Each of these legal requirements has exceptions for requests by law enforcement agencies pursuant to normal legal processes, whether pursuant to judicial oversight, administrative procedure or otherwise. However, none of them provides an exception for extra-legal, or illegal, actions by the government to gain access to such private and confidential data.

For example, the Article 29 Working Group, the EU's official data protection advisory group, has stated that the Safe Harbor Principles allow companies to deviate "to the extent necessary" for national security reasons. However, the Working Group has expressed doubts whether the seemingly large-scale broad surveillance of personal data that has emerged on the part of the U.S. government can still be considered an exception that is strictly limited to the "extent necessary."

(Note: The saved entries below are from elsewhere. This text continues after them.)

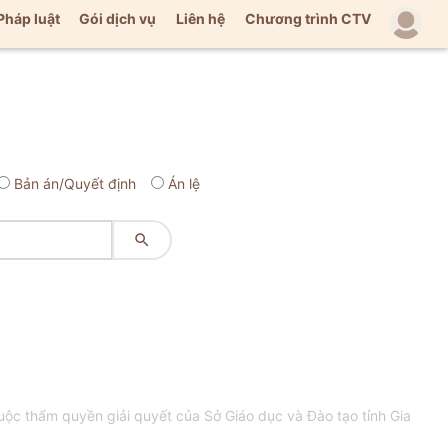
Pháp luật
Gói dịch vụ
Liên hệ
Chương trình CTV
Bản án/Quyết định
Án lệ

ộc thẩm quyền giải quyết của Sở Giáo dục và Đào tạo tỉnh Gia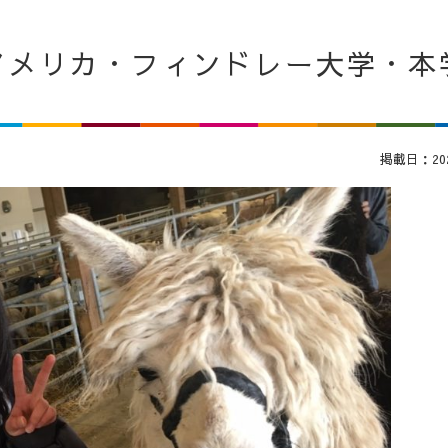
アメリカ・フィンドレー大学・本
掲載日：2022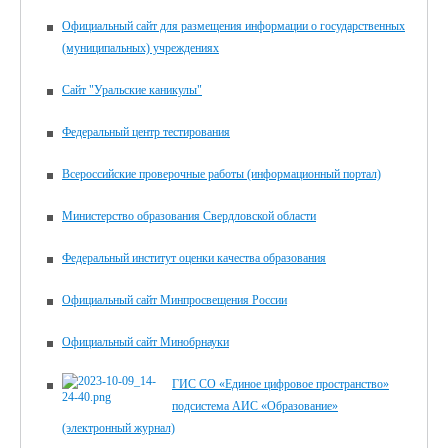
Официальный сайт для размещения информации о государственных
(муниципальных) учреждениях
Сайт "Уральские каникулы"
Федеральный центр тестирования
Всероссийские проверочные работы (информационный портал)
Министерство образования Свердловской области
Федеральный институт оценки качества образования
Официальный сайт Минпросвещения России
Официальный сайт Минобрнауки
ГИС СО «Единое цифровое пространство»
подсистема АИС «Образование»
(электронный журнал)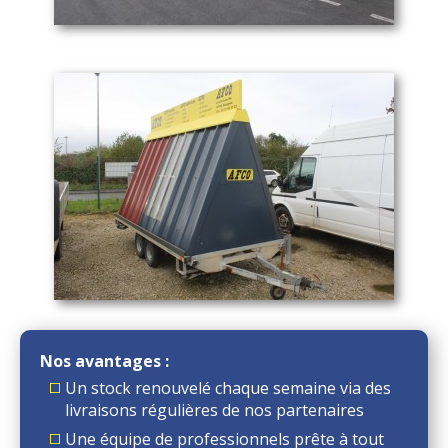
Nos avantages :
Un stock renouvelé chaque semaine via des
livraisons régulières de nos partenaires
Une équipe de professionnels prête à tout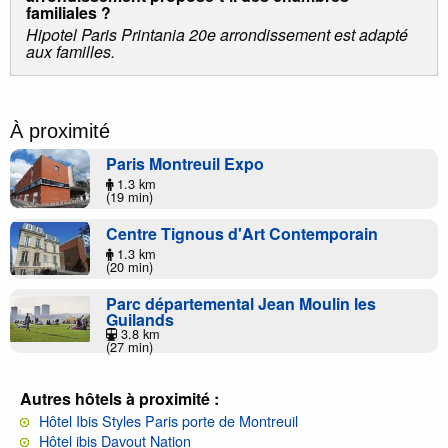
familiales ?
Hipotel Paris Printania 20e arrondissement est adapté
aux familles.
À proximité
Paris Montreuil Expo
1.3 km
(19 min)
Centre Tignous d'Art Contemporain
1.3 km
(20 min)
Parc départemental Jean Moulin les
Guilands
3.8 km
(27 min)
Autres hôtels à proximité :
Hôtel Ibis Styles Paris porte de Montreuil
Hôtel ibis Davout Nation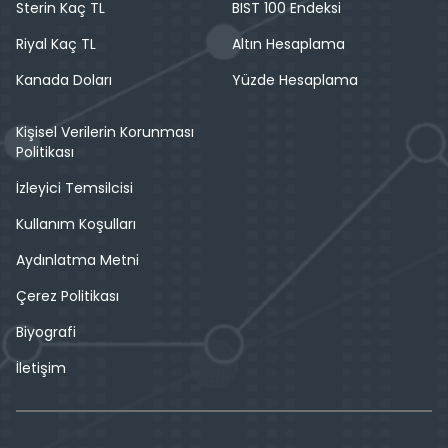
Sterin Kaç TL
BIST 100 Endeksi
Riyal Kaç TL
Altın Hesaplama
Kanada Doları
Yüzde Hesaplama
Kişisel Verilerin Korunması
Politikası
İzleyici Temsilcisi
Kullanım Koşulları
Aydınlatma Metni
Çerez Politikası
Biyografi
İletişim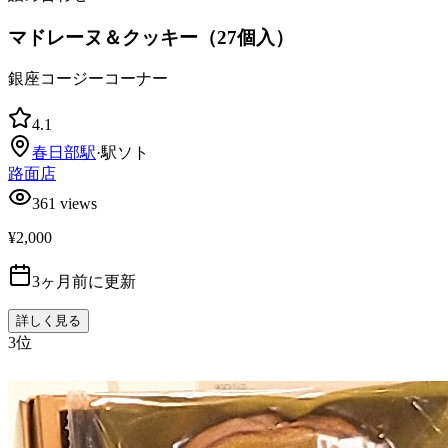
マドレーヌ＆クッキー（27個入）
銀座コージーコーナー
4.1
春日部
駅
·
駅ソト
路面店
361
views
¥2,000
3ヶ月前に更新
詳しく見る
3
位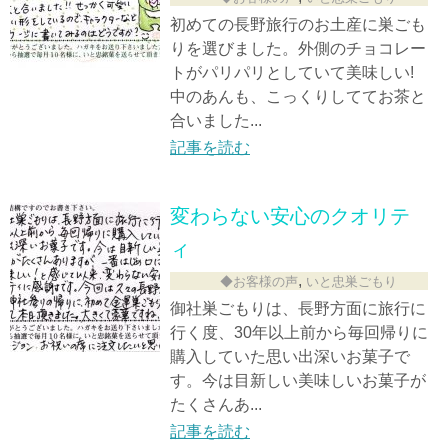
初めての長野旅行のお土産に巣ごも
りを選びました。外側のチョコレー
トがパリパリとしていて美味しい!
中のあんも、こっくりしててお茶と
合いました...
記事を読む
変わらない安心のクオリテ
ィ
,
◆お客様の声
いと忠巣ごもり
御社巣ごもりは、長野方面に旅行に
行く度、30年以上前から毎回帰りに
購入していた思い出深いお菓子で
す。今は目新しい美味しいお菓子が
たくさんあ...
記事を読む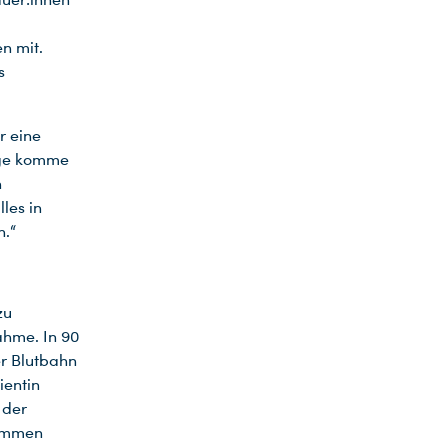
n mit.
s
r eine
rage komme
n
les in
n.“
zu
hme. In 90
er Blutbahn
ientin
 der
nommen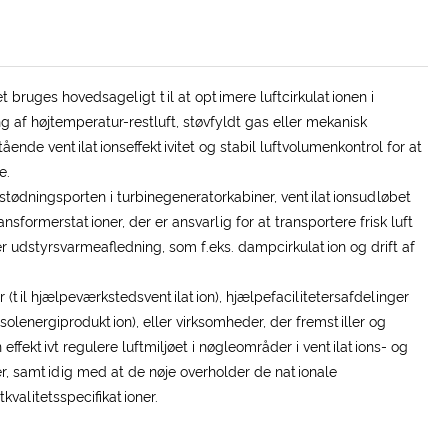
t bruges hovedsageligt til at optimere luftcirkulationen i
g af højtemperatur-restluft, støvfyldt gas eller mekanisk
nde ventilationseffektivitet og stabil luftvolumenkontrol for at
e.
dstødningsporten i turbinegeneratorkabiner, ventilationsudløbet
formerstationer, der er ansvarlig for at transportere frisk luft
r udstyrsvarmeafledning, som f.eks. dampcirkulation og drift af
 (til hjælpeværkstedsventilation), hjælpefacilitetersafdelinger
lenergiproduktion), eller virksomheder, der fremstiller og
 effektivt regulere luftmiljøet i nøgleområder i ventilations- og
r, samtidig med at de nøje overholder de nationale
kvalitetsspecifikationer.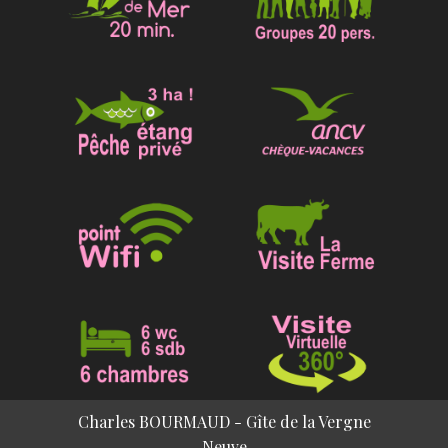
Charles BOURMAUD - Gîte de la Vergne
Neuve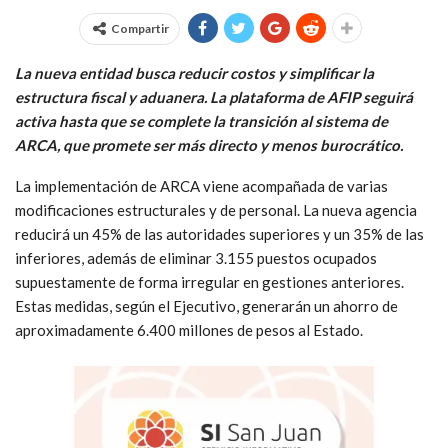
Compartir
La nueva entidad busca reducir costos y simplificar la
estructura fiscal y aduanera. La plataforma de AFIP seguirá
activa hasta que se complete la transición al sistema de
ARCA, que promete ser más directo y menos burocrático.
La implementación de ARCA viene acompañada de varias
modificaciones estructurales y de personal. La nueva agencia
reducirá un 45% de las autoridades superiores y un 35% de las
inferiores, además de eliminar 3.155 puestos ocupados
supuestamente de forma irregular en gestiones anteriores.
Estas medidas, según el Ejecutivo, generarán un ahorro de
aproximadamente 6.400 millones de pesos al Estado.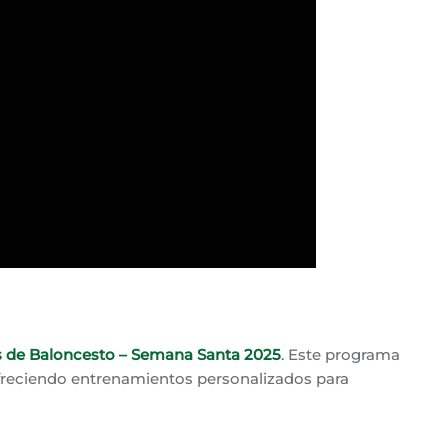
s de Baloncesto – Semana Santa 2025
. Este programa
ofreciendo entrenamientos personalizados para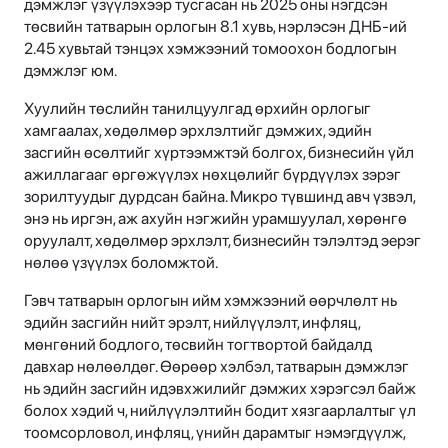
дэмжлэг үзүүлэхээр тусгасан нь 2025 оны нэгдсэн
төсвийн татварын орлогын 8.1 хувь, нэрлэсэн ДНБ-ий
2.45 хувьтай тэнцэх хэмжээний томоохон бодлогын
дэмжлэг юм.
Хуулийн төслийн танилцуулгад өрхийн орлогыг
хамгаалах, хөдөлмөр эрхлэлтийг дэмжих, эдийн
засгийн өсөлтийг хүртээмжтэй болгох, бизнесийн үйл
ажиллагааг өргөжүүлэх нөхцөлийг бүрдүүлэх зэрэг
зорилтуудыг дурдсан байна. Микро түвшинд авч үзвэл,
энэ нь иргэн, аж ахуйн нэгжийн урамшуулал, хөрөнгө
оруулалт, хөдөлмөр эрхлэлт, бизнесийн тэлэлтэд эерэг
нөлөө үзүүлэх боломжтой.
Гэвч татварын орлогын ийм хэмжээний өөрчлөлт нь
эдийн засгийн нийт эрэлт, нийлүүлэлт, инфляц,
мөнгөний бодлого, төсвийн тогтвортой байдалд
давхар нөлөөлдөг. Өөрөөр хэлбэл, татварын дэмжлэг
нь эдийн засгийн идэвхжилийг дэмжих хэрэгсэл байж
болох хэдий ч, нийлүүлэлтийн бодит хязгаарлалтыг үл
тоомсорловол, инфляц, үнийн дарамтыг нэмэгдүүлж,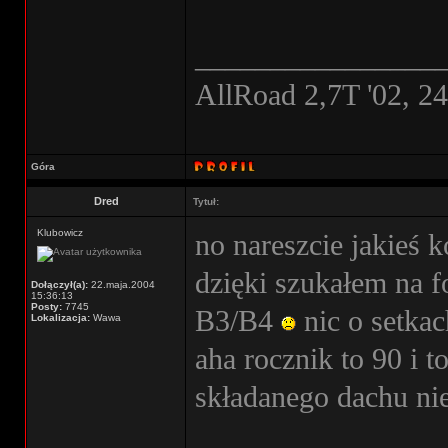
________________
AllRoad 2,7T '02, 2
Góra
Dred
Tytuł:
Klubowicz
no nareszcie jakieś 
dzięki szukałem na f
Dołączył(a):
22.maja.2004
15:36:13
Posty:
7745
B3/B4
nic o setka
Lokalizacja:
Wawa
aha rocznik to 90 i t
składanego dachu n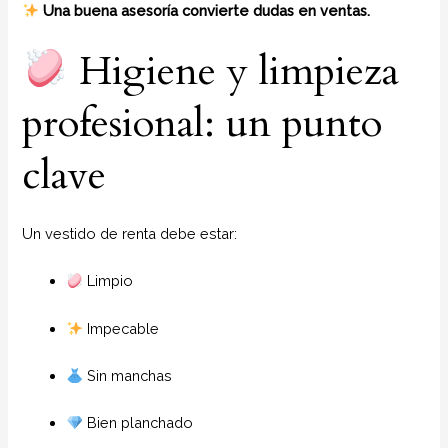
Una buena asesoría convierte dudas en ventas.
Higiene y limpieza
profesional: un punto
clave
Un vestido de renta debe estar:
Limpio
Impecable
Sin manchas
Bien planchado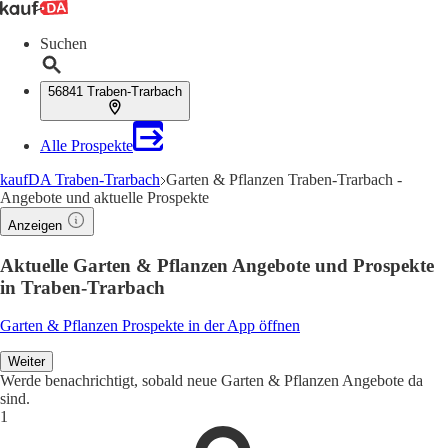
Suchen
56841 Traben-Trarbach
Alle Prospekte
kaufDA Traben-Trarbach
Garten & Pflanzen Traben-Trarbach -
Angebote und aktuelle Prospekte
Anzeigen
Aktuelle Garten & Pflanzen Angebote und Prospekte
in Traben-Trarbach
Garten & Pflanzen Prospekte in der App öffnen
Weiter
Werde benachrichtigt, sobald neue Garten & Pflanzen Angebote da
sind.
1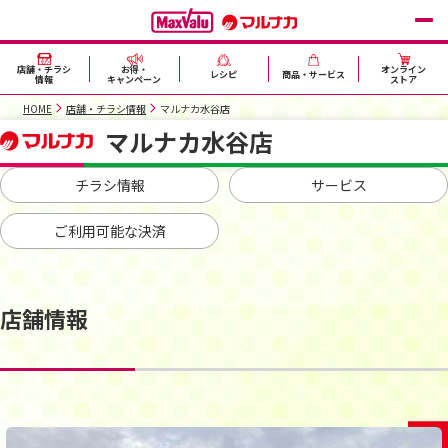
店舗・チラシ
お得・
オンライン
レシピ
商品・サービス
情報
キャンペーン
ストア
HOME
店舗・チラシ情報
マルナカ水谷店
マルナカ水谷店
チラシ情報
サービス
ご利用可能な決済
店舗情報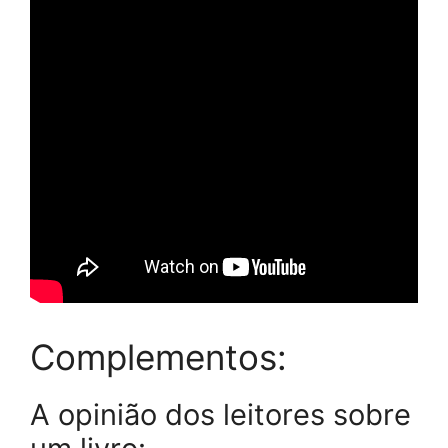
Complementos:
A opinião dos leitores sobre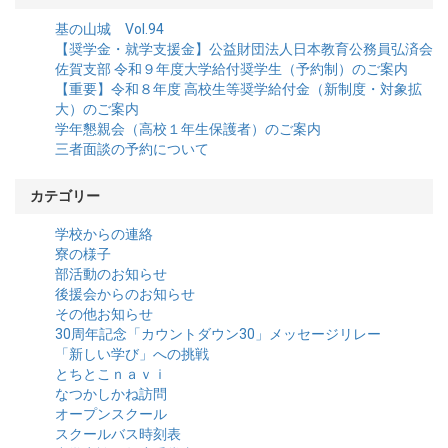
基の山城 Vol.94
【奨学金・就学支援金】公益財団法人日本教育公務員弘済会
佐賀支部 令和９年度大学給付奨学生（予約制）のご案内
【重要】令和８年度 高校生等奨学給付金（新制度・対象拡
大）のご案内
学年懇親会（高校１年生保護者）のご案内
三者面談の予約について
カテゴリー
学校からの連絡
寮の様子
部活動のお知らせ
後援会からのお知らせ
その他お知らせ
30周年記念「カウントダウン30」メッセージリレー
「新しい学び」への挑戦
とちとこｎａｖｉ
なつかしかね訪問
オープンスクール
スクールバス時刻表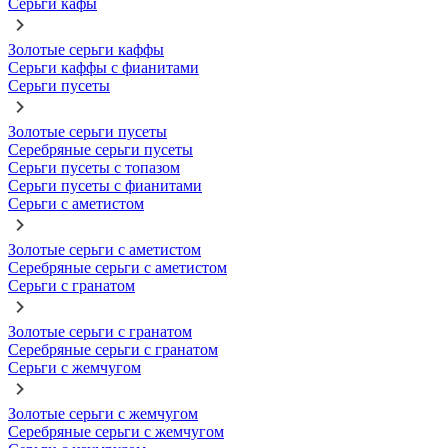
Серьги кафы
Золотые серьги каффы
Серьги каффы с фианитами
Серьги пусеты
Золотые серьги пусеты
Серебряные серьги пусеты
Серьги пусеты с топазом
Серьги пусеты с фианитами
Серьги с аметистом
Золотые серьги с аметистом
Серебряные серьги с аметистом
Серьги с гранатом
Золотые серьги с гранатом
Серебряные серьги с гранатом
Серьги с жемчугом
Золотые серьги с жемчугом
Серебряные серьги с жемчугом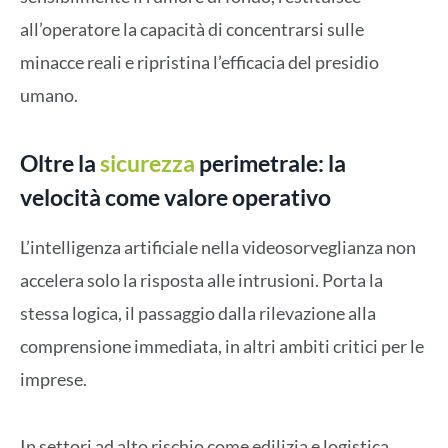
all’operatore la capacità di concentrarsi sulle
minacce reali e ripristina l’efficacia del presidio
umano.
Oltre la
sicurezza
perimetrale: la
velocità come valore operativo
L’intelligenza artificiale nella videosorveglianza non
accelera solo la risposta alle intrusioni. Porta la
stessa logica, il passaggio dalla rilevazione alla
comprensione immediata, in altri ambiti critici per le
imprese.
In settori ad alto rischio come edilizia e logistica,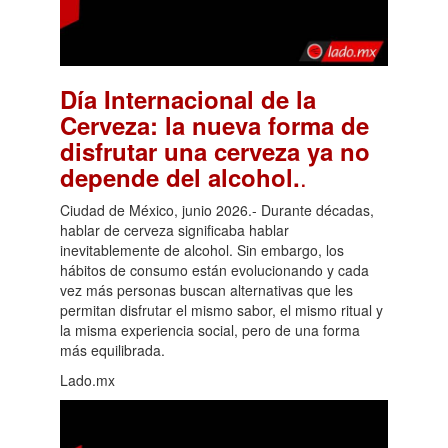
Día Internacional de la
Cerveza: la nueva forma de
disfrutar una cerveza ya no
.
depende del alcohol.
Ciudad de México, junio 2026.- Durante décadas,
hablar de cerveza significaba hablar
inevitablemente de alcohol. Sin embargo, los
hábitos de consumo están evolucionando y cada
vez más personas buscan alternativas que les
permitan disfrutar el mismo sabor, el mismo ritual y
la misma experiencia social, pero de una forma
más equilibrada.
Lado.mx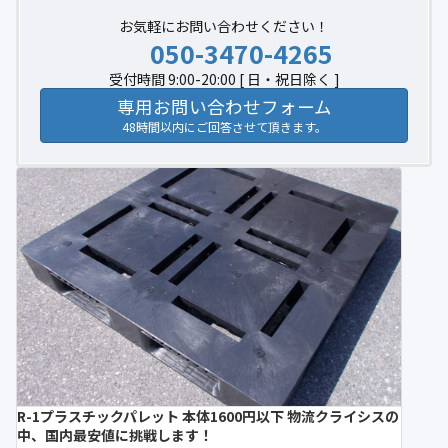
お気軽にお問い合わせください！
050-3470-4265
受付時間 9:00-20:00 [ 日・祝日除く ]
専用お問い合わせフォーム
48時間以内にご回答させて頂きます。
R-1プラスチックパレット 本体1600円以下 物流クライシスの
中、国内最安値に挑戦します！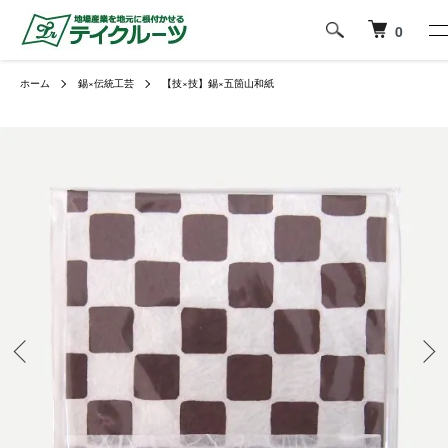
0
ホーム
錫×伝統工芸
【技×技】錫×五箇山和紙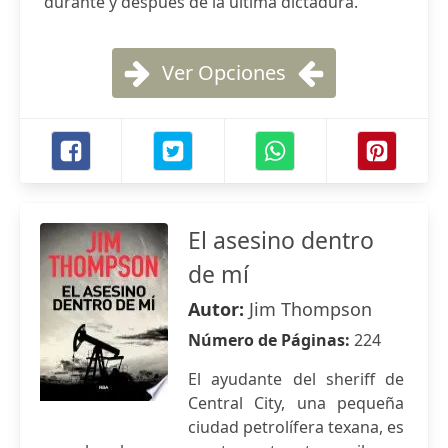
durante y después de la última dictadura.
Ver Opciones
El asesino dentro
de mí
Autor:
Jim Thompson
Número de Páginas:
224
El ayudante del sheriff de
Central City, una pequeña
ciudad petrolífera texana, es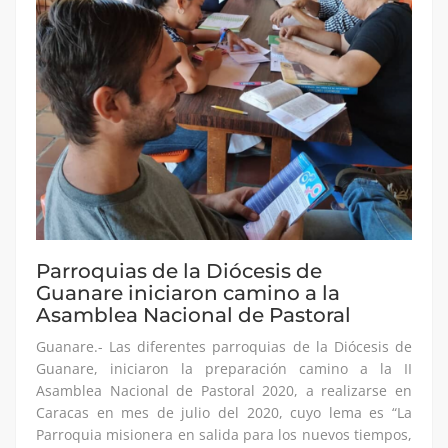
Parroquias de la Diócesis de
Guanare iniciaron camino a la
Asamblea Nacional de Pastoral
Guanare.- Las diferentes parroquias de la Diócesis de
Guanare, iniciaron la preparación camino a la II
Asamblea Nacional de Pastoral 2020, a realizarse en
Caracas en mes de julio del 2020, cuyo lema es “La
Parroquia misionera en salida para los nuevos tiempos,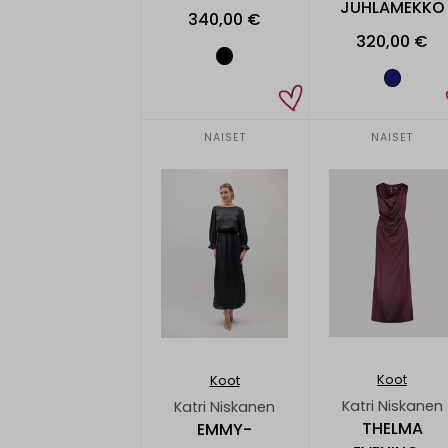
JUHLAMEKKO
340,00 €
320,00 €
NAISET
NAISET
Koot
Koot
Katri Niskanen
Katri Niskanen
THELMA
EMMY-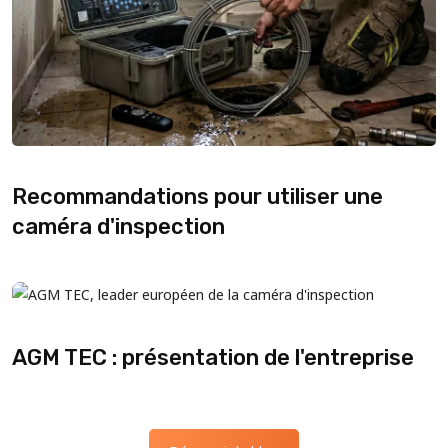
Recommandations pour utiliser une
caméra d'inspection
AGM TEC : présentation de l'entreprise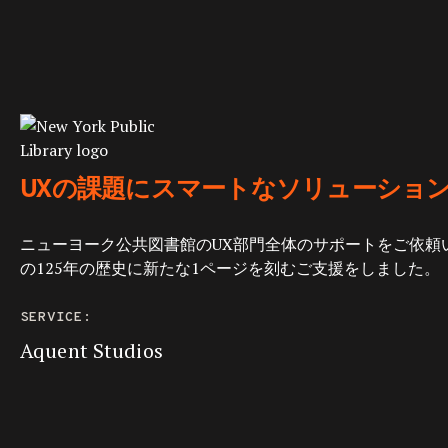
UXの課題にスマートなソリューショ
ニューヨーク公共図書館のUX部門全体のサポートをご依頼いた
の125年の歴史に新たな1ページを刻むご支援をしました。
SERVICE:
Aquent Studios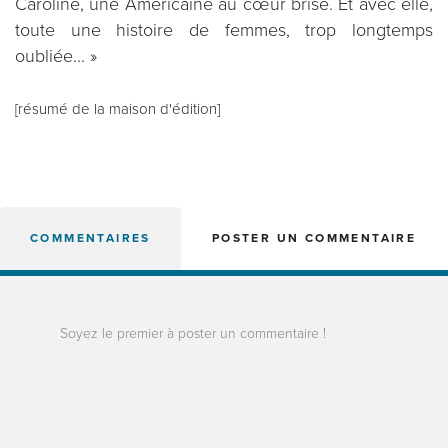
Caroline, une Américaine au cœur brisé. Et avec elle,
toute une histoire de femmes, trop longtemps
oubliée... »
[résumé de la maison d'édition]
COMMENTAIRES
POSTER UN COMMENTAIRE
Soyez le premier à poster un commentaire !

Lawyers also are concerned about the implications of this pervasive eavesdropping upon their ability to satisfy their ethical obligations of confidentiality. For example, in Virginia, one lawyer has requested the following legal ethics opinion from the Virginia State Bar:

Knowing the federal government apparently routinely intercepts and monitors all electronic communications in any form, may a lawyer communicate with his or her client by telephone, electronic mail, or video conference without violating Rule 1.6 of the Virginia Rules of Professional Responsibility [concerning a lawyer's obligation to preserve a client's confidences]? Further, knowing that efforts to encrypt or otherwise secure transmitted or stored data are likely to be ineffective, may a lawyer use online data storage, or "cloud storage" facilities without violating Rule 1.6?

These two examples raise the question exceedingly well and that is this: How can a U.S. entity comply with its own domestic legal, international, contractual and ethical obligations concerning the privacy of confidential third party data in its possession when it knows, or should know, that the U.S. government has an active program of extra-legal/illegal electronic/Internet surveillance in place which is capable of capturing, retaining, and analyzing such data?

This question raises policy issues that may well be beyond the power of an individual company to effectively address, particularly when the same entity (the U.S. government) that imposes many of these privacy obligations may also make it impossible to comply with them. Although the government surveillance activities place businesses and other entities in a very difficult position, those organizations can take certain actions to deal with the threat and reduce their risk of liability.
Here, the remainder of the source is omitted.